Demain, j'arrête.
Oskar Kermann Cyrus
Vous ne savez pas ce qu'est la page blanche. Ce syndrome dont tout le monde parle comme d'une chose tellement romantique. La page blanche, ce n'est pas ne pas être inspiré. Ce n'est pas ne rien avoir à dire. C'est tout le contraire. C'est le volcan chaos dans la tête qui frappe très vite très fort sur les parois du crâne, cette envie vomitive de crier hurler, de tuer quelqu'un, parfois, de faire mal, de faire taire cette douleur la douleur atroce le poids du vide des mots qui s'accumulent sans vouloir s'ordonner s'espacer, sans vouloir partir d'un bon pied en rang par phrases, j'en sais rien, qui ne veulent pas sortir correctement la page blanche c'est être nu dans le vide, terriblement conscient d'être seul, et ressentir quand même la honte.
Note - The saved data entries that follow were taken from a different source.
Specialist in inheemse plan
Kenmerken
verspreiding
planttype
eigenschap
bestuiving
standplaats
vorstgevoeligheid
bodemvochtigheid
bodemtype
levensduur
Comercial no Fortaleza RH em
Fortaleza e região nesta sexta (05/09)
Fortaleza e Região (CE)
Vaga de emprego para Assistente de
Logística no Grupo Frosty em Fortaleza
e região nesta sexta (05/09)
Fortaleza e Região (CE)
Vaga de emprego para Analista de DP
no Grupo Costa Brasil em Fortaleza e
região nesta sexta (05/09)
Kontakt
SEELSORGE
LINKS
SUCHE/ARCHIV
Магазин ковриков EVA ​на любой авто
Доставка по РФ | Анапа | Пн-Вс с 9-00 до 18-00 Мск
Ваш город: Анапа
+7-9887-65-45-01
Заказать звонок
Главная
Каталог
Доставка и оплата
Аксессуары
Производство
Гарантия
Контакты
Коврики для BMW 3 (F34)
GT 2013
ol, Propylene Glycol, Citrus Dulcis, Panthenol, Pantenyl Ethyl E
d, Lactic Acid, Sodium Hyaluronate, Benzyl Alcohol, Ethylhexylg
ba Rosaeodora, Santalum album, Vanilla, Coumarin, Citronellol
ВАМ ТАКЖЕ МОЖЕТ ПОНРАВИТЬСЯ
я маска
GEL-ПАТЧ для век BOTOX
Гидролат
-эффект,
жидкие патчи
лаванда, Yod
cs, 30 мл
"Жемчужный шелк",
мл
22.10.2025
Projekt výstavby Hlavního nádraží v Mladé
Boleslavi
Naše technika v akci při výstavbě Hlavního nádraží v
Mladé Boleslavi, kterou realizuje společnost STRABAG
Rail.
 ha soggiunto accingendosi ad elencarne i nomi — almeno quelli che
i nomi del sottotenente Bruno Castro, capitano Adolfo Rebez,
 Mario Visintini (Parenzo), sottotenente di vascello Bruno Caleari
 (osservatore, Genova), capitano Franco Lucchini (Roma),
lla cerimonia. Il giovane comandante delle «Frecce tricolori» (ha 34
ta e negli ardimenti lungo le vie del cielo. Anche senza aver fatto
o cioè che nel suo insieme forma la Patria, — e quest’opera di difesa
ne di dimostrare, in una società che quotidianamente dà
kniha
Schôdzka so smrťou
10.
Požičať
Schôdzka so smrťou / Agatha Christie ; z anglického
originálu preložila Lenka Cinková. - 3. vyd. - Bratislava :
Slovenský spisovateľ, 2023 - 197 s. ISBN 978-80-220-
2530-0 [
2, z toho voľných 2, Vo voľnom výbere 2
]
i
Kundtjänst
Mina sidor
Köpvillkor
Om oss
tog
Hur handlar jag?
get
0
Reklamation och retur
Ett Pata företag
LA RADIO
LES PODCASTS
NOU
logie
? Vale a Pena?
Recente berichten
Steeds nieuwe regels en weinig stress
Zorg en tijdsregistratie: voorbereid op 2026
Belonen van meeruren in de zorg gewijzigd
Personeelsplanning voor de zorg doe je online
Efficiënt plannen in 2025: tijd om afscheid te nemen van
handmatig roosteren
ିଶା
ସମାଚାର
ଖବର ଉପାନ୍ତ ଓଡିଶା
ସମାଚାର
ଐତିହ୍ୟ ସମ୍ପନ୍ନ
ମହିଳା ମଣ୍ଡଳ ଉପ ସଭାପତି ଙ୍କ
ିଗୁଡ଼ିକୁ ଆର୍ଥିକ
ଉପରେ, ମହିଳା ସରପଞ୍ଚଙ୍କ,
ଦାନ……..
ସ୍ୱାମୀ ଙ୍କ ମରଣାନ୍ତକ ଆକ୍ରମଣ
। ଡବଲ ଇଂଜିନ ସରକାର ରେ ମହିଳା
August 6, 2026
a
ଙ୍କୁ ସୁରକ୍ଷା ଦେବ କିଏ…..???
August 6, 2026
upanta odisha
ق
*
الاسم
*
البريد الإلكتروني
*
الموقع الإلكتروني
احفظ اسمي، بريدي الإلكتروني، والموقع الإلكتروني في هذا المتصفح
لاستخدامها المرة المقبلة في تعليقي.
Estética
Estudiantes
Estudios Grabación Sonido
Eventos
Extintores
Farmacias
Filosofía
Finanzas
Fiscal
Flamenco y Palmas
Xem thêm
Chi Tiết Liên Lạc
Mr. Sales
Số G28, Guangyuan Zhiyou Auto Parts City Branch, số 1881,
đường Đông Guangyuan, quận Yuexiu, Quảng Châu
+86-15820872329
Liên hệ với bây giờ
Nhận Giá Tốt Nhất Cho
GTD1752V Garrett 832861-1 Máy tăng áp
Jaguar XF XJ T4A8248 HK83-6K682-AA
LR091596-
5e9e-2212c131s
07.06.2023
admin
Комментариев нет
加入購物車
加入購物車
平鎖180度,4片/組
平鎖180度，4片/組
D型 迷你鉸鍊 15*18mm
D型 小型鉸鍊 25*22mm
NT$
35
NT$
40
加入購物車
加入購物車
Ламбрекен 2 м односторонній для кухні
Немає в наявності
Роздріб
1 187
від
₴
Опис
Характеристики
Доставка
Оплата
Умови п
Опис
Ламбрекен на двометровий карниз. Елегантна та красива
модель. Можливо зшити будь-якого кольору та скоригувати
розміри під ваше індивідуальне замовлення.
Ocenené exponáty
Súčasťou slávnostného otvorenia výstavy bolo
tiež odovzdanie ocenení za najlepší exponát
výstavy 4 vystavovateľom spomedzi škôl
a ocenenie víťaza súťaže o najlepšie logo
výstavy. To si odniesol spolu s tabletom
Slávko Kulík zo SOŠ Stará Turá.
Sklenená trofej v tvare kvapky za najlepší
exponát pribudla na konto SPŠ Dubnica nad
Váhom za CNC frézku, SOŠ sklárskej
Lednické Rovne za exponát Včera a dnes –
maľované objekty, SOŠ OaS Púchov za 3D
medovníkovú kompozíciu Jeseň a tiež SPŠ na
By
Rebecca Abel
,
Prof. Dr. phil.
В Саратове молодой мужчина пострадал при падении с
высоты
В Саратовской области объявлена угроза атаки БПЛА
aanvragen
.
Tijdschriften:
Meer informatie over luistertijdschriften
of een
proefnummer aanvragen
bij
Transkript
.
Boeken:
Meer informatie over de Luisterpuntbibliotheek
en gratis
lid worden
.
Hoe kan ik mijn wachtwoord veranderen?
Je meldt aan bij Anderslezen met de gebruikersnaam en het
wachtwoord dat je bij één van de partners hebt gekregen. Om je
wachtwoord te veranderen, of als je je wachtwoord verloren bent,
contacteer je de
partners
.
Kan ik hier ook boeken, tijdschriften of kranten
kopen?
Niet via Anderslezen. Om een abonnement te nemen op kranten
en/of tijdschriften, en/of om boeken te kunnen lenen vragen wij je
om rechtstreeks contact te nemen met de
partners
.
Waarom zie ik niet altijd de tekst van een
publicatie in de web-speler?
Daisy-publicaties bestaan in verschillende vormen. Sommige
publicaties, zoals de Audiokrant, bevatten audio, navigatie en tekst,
C'est un souffle bizarre. Qui vient après la tempête. "Demain, j'arrête". Tout. Je jette la plume dans un fossé comme on dépose les armes. "Demain j'arrête". Et puis c'est facile, c'est jeté comme ça, ce "Demain, j'arrête." un peu définitif, un peu seulement puisqu'on le sait ce putain de "Demain, j'arrête" n'est qu'une promesse au vide tout autour le mal va finir par nous reprendre, par nous reprendre, par me reprendre en otage. Il faut que j'arrête. Mais le besoin reste.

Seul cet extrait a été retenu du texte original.